If you've never heard of OSGi, the following press release about the book might help provide some idea what it's all about. Here's the release:

Build your OSGi applications using Packt's new Apache Felix book

Packt is pleased to announce OSGi and Apache Felix 3.0 Beginner's Guide, a new book that will help readers to build their very own OSGi applications using the flexible and powerful Felix Framework. Written by Walid
Joseph Gedeon, this book will assist readers to get acquainted with the OSGi concepts in an easy-to-follow manner and build a completely operational real-life application using Felix.

Apache Felix is an open source implementation of the OSGi Release 4 core framework specification. Furthermore, the OSGi specifications originally targeted embedded devices and home services gateways, but they are ideally suited for any project interested in the principles of modularity, component-orientation, and/or service-orientation.

OSGi and Apache Felix 3.0 Beginner's Guide starts off with an introduction to the OSGi Service Platform, its parts and its bundle structure. It then walks users through setting up the Felix framework and their development environment. Additionally, this book explains the operation of the Felix Framework by means
of Gogo and teaches users practical implementation of OSGi, OBR repositories, dependency management, and bundle version management.

Using this book, developers will be able to discover the practical implementation of important OSGi concepts, understand the use of Maven to build and deploy OSGi bundles, create an OSGi-compliant application, learn the implementation of JSP Web Application Bundles, dive deep into Felix iPOJO, get an overview of the Felix Web Management Console and learn to troubleshoot an OSGi application with ease.

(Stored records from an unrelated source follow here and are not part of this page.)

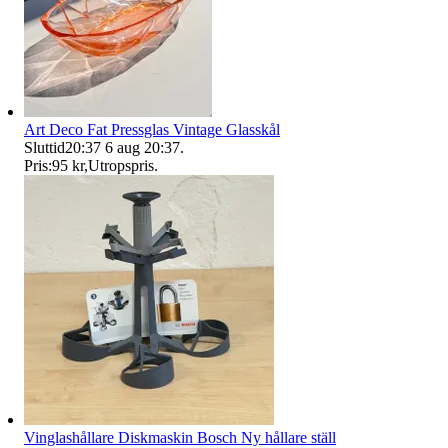
Art Deco Fat Pressglas Vintage Glasskål
Sluttid
20:37
6 aug 20:37
.
Pris:
95 kr
,
Utropspris
.
Vinglashållare Diskmaskin Bosch Ny hållare ställ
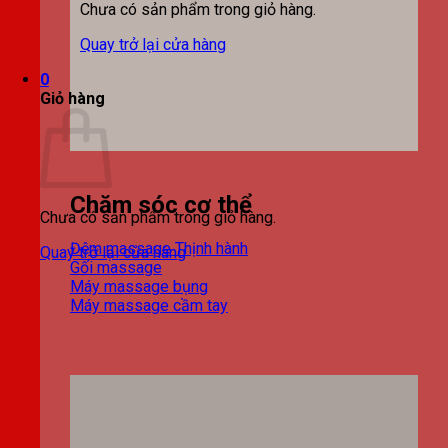
Chưa có sản phẩm trong giỏ hàng.
Quay trở lại cửa hàng
0
Giỏ hàng
Chăm sóc cơ thể
Chưa có sản phẩm trong giỏ hàng.
Đệm massage
Quay trở lại cửa hàng
Gối massage
Máy massage bụng
Máy massage cầm tay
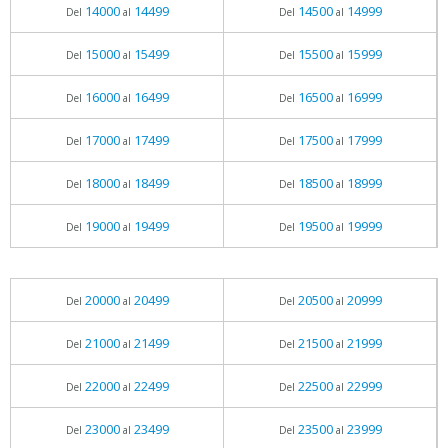
14000
14499
14500
14999
Del
al
Del
al
15000
15499
15500
15999
Del
al
Del
al
16000
16499
16500
16999
Del
al
Del
al
17000
17499
17500
17999
Del
al
Del
al
18000
18499
18500
18999
Del
al
Del
al
19000
19499
19500
19999
Del
al
Del
al
20000
20499
20500
20999
Del
al
Del
al
21000
21499
21500
21999
Del
al
Del
al
22000
22499
22500
22999
Del
al
Del
al
23000
23499
23500
23999
Del
al
Del
al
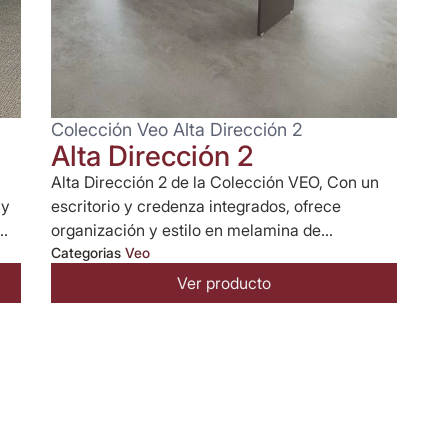
Colección Veo Alta Dirección 2
Alta Dirección 2
Alta Dirección 2 de la Colección VEO, Con un
 y
escritorio y credenza integrados, ofrece
..
organización y estilo en melamina de...
Categorias
Veo
Ver producto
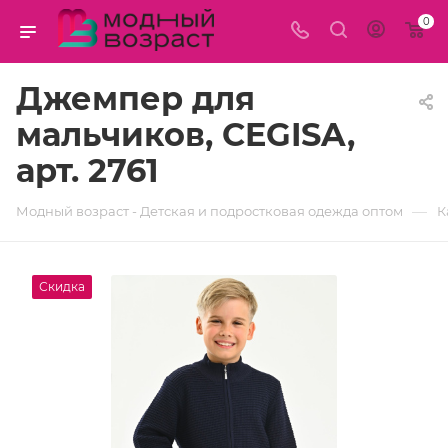
0
Джемпер для
мальчиков, CEGISA,
арт. 2761
—
Модный возраст - Детская и подростковая одежда оптом
К
Скидка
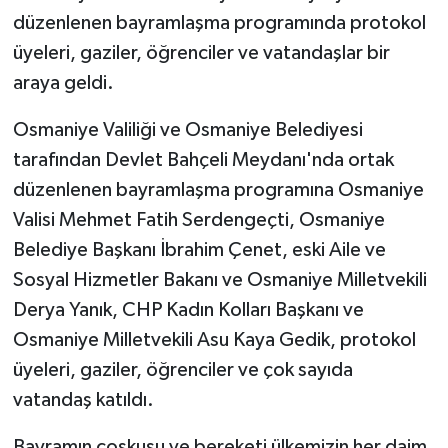
düzenlenen bayramlaşma programında protokol
üyeleri, gaziler, öğrenciler ve vatandaşlar bir
araya geldi.
Osmaniye Valiliği ve Osmaniye Belediyesi
tarafından Devlet Bahçeli Meydanı'nda ortak
düzenlenen bayramlaşma programına Osmaniye
Valisi Mehmet Fatih Serdengeçti, Osmaniye
Belediye Başkanı İbrahim Çenet, eski Aile ve
Sosyal Hizmetler Bakanı ve Osmaniye Milletvekili
Derya Yanık, CHP Kadın Kolları Başkanı ve
Osmaniye Milletvekili Asu Kaya Gedik, protokol
üyeleri, gaziler, öğrenciler ve çok sayıda
vatandaş katıldı.
Bayramın coşkusu ve bereketi ülkemizin her daim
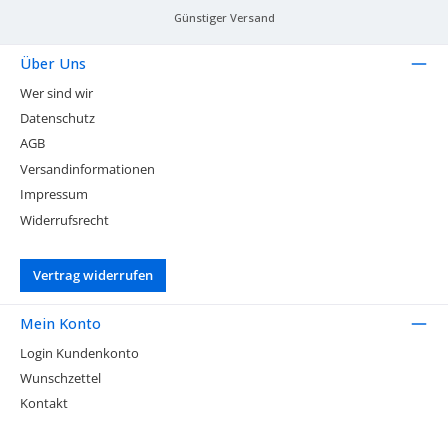
Günstiger Versand
Über Uns
Wer sind wir
Datenschutz
AGB
Versandinformationen
Impressum
Widerrufsrecht
Vertrag widerrufen
Mein Konto
Login Kundenkonto
Wunschzettel
Kontakt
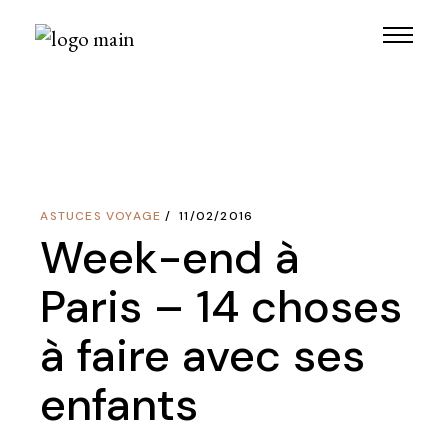
Skip
to
the
content
ASTUCES VOYAGE
11/02/2016
Week-end à
Paris – 14 choses
à faire avec ses
enfants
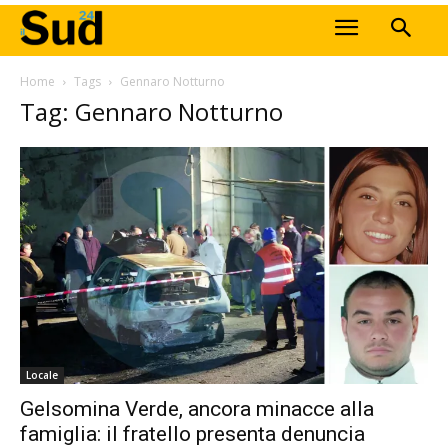
Home
Tags
Gennaro Notturno
Tag: Gennaro Notturno
Locale
Gelsomina Verde, ancora minacce alla
famiglia: il fratello presenta denuncia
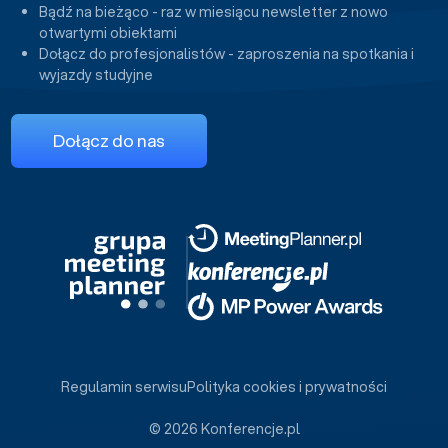
Bądź na bieżąco - raz w miesiącu newsletter z nowo
otwartymi obiektami
Dołącz do profesjonalistów - zaproszenia na spotkania i
wyjazdy studyjne
Dołącz do nas
Regulamin serwisu
Polityka cookies i prywatności
© 2026 Konferencje.pl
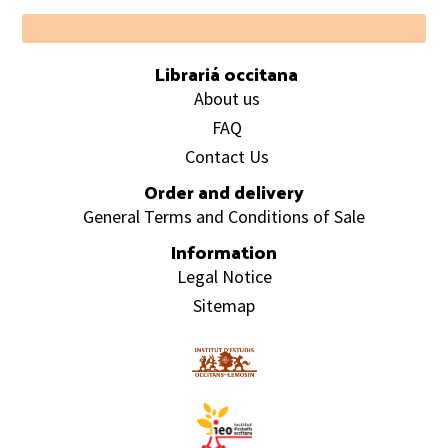
Footer
Librariá occitana
About us
FAQ
Contact Us
Order and delivery
General Terms and Conditions of Sale
Information
Legal Notice
Sitemap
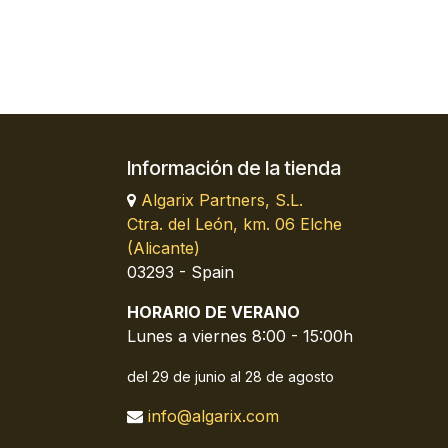
Información de la tienda
Algarix Partners, S.L.
Ctra. del León, km. 06 Elche
(Alicante)
03293 - Spain
HORARIO DE VERANO
Lunes a viernes 8:00 - 15:00h
del 29 de junio al 28 de agosto
info@algarix.com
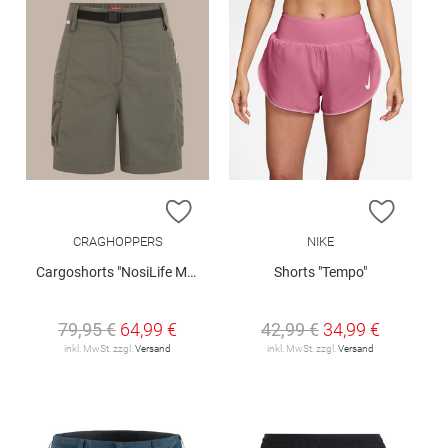
ZUR WUNSCHLISTE HINZUFÜGEN
ZUR W
CRAGHOPPERS
NIKE
Cargoshorts "NosiLife Medina"
Shorts "Tempo"
79,95 €
64,99 €
42,99 €
34,99 €
inkl. MwSt. zzgl.
Versand
inkl. MwSt. zzgl.
Versand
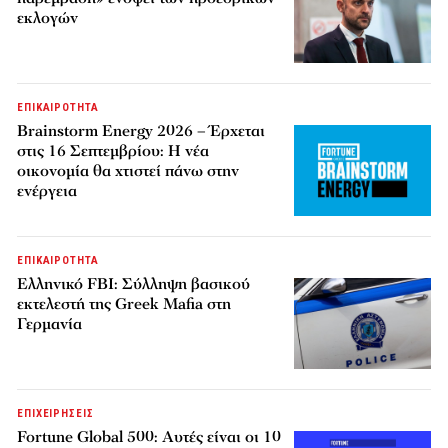
εκλογών
ΕΠΙΚΑΙΡΟΤΗΤΑ
Brainstorm Energy 2026 – Έρχεται
στις 16 Σεπτεμβρίου: Η νέα
οικονομία θα χτιστεί πάνω στην
ενέργεια
ΕΠΙΚΑΙΡΟΤΗΤΑ
Ελληνικό FBI: Σύλληψη βασικού
εκτελεστή της Greek Mafia στη
Γερμανία
ΕΠΙΧΕΙΡΗΣΕΙΣ
Fortune Global 500: Αυτές είναι οι 10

A relentlessly practical beginner's guide with step-by-step instructions, this book is ideal for Java developers, who wish to learn about writing reusable and network distributable software following the OSGi standards using the famous Felix framework. The book is out now and available from Packt. To read more about it, please visit:

Well, there's the preview. Watch for a review in the near future!

Happy Holidays!

Wednesday, December 22, 2010

Pythonistas -- Packt books discounted this month!

Hi all,

Just a quick note for the Python fans-- I've just been informed by my friends at Packt Publishing that they're holding a special on Python books.

Through the month of December, all books and e-books are offered at discounts of up to 30% off.
More details are available here.

Python is a great language, so go buy yourself a Christmas book if you need one!

Happy e-shopping!

Tuesday, December 21, 2010

Coming Soon: Apache Felix & jBPM

OSGi is an interesting topic. Application server vendors and near-application servers like Spring are making provisions for it in their future offerings. Apache is helping lead the charge with Felix, an open source OSGi implementation. I hope to soon review a new book on the basics of OSGi, "OSGi and Apache Felix 3.0 Beginner's Guide" from Packt. Watch this space for a review in the near future.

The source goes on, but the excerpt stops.